A woman who lea­ves Paris to go spend six months in the coun­try returns as anti­que as if she had buried her­self there for thirty years. The son fails to reco­gnize the por­trait of his mother, so greatly does the cos­tume in which she is por­trayed seem foreign to him ; he ima­gi­nes that it is some American woman1 it repre­sents, or that the pain­ter wan­ted to express one of his fan­ta­sies.

Sometimes the coif­fu­res rise gra­dually, and a revo­lu­tion brings them back down all of a sud­den ; there was a time when their immense height put a woman’s face in the middle of her­self.2 At ano­ther it was the feet that occu­pied that posi­tion ; the heels for­med a pedes­tal that held them up in the air. Who could believe it : archi­tects were often obli­ged to raise, lower, or widen doors, accor­ding to whe­ther women’s appa­rel requi­red this change of them, and the rules of their art were subor­di­na­ted to these fan­cies. Sometimes you see a face spor­ting a pro­di­gious quan­tity of mou­ches,3 and they all disap­pear the next day. There was a time when women had a waist4 and teeth5 ; today there is no ques­tion of those. In this chan­ging nation, wha­te­ver the cri­tic may say,6 daugh­ters are made dif­fe­rently from their mothers.

It is the same with man­ners and the way of living as with the fashions : the French change their ways accor­ding to the age of their king. The monarch could even suc­ceed in making the nation grave if he had attemp­ted it. The prince impres­ses the cha­rac­ter of his mind on the court, the court on the city, the city on the pro­vin­ces. The soul of the sove­reign is a mold that gives their shape to eve­ryone else’s.

Paris this 8th day of the moon of Saphar 1717

The Amerindian woman, with her unvarying feather headdress, is a widely disseminated image at the time.

The Princesse Palatine observes on 14 January 1688 : “At court no one wears a fichu any more ; but coiffures are becoming higher by the day” (Palatine, p. 77-78). La Bruyère wrote that fashion “makes of a woman’s head the base of an edifice several storeys high, the order and structure of which change according to their whims” (Les Caractères, “De la mode”, 12). This fashion disappeared in 1714 but was to return in the 1780s.

See letters 50 and 107.

Flounced dresses made fashionable by Madame de Montespan during her pregnancies, which had returned to favor after the peace of Utrecht (1713), could be combined with a more recent invention (1718), that of panniers, just as useful for hiding growing waistlines ; they are implicitly opposed to the more traditional form, which calls attention to the waist.

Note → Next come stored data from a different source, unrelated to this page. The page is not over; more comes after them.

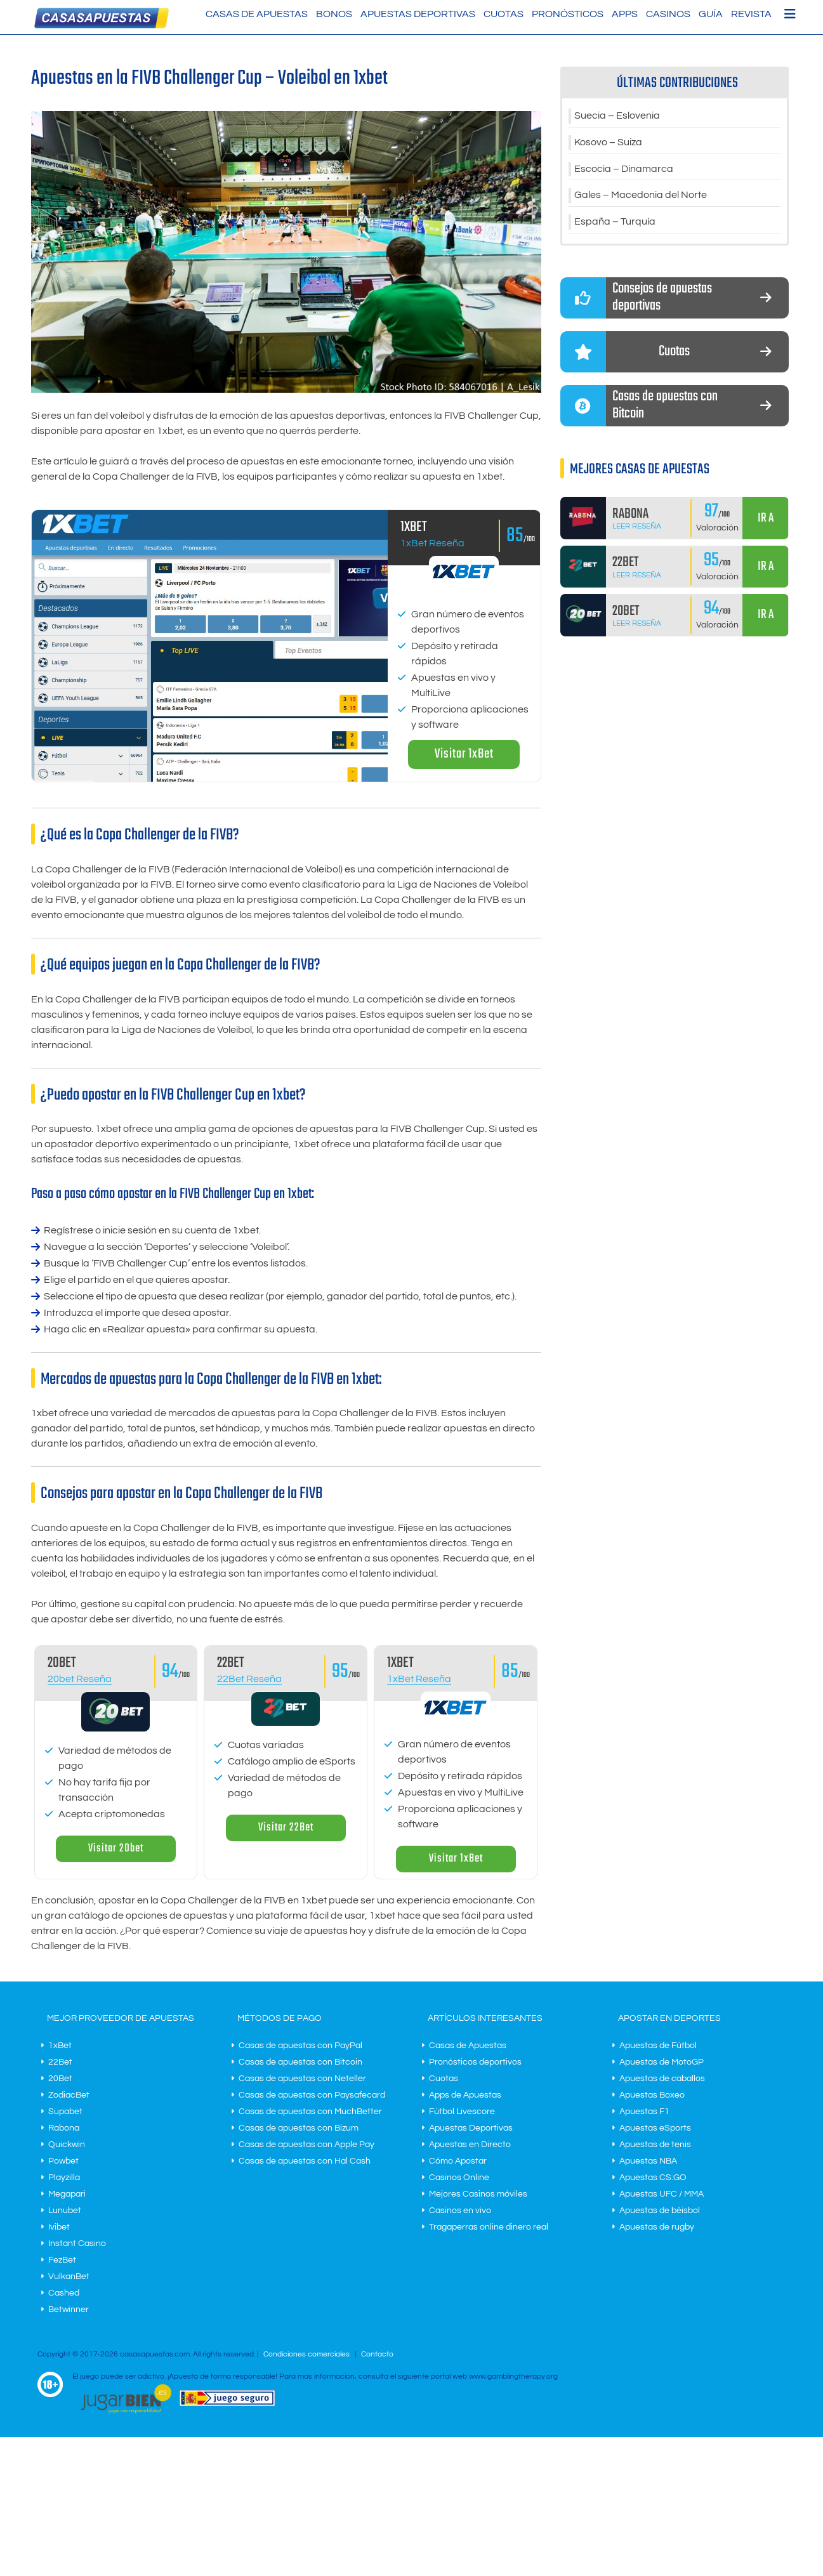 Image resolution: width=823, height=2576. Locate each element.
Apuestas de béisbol (659, 2210)
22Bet (60, 2062)
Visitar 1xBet (464, 754)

“Having teeth” is apparently a sign of youth and beauty, the elderly seeking rather to hide what remained of theirs.

The word can signify “a censor, who reproaches others’ mistakes, and points out their flaws maliciously or too harshly” (Trévoux, 1704), but also a person who judges a work. It is not clear whether Rica is suggesting anyone in particular.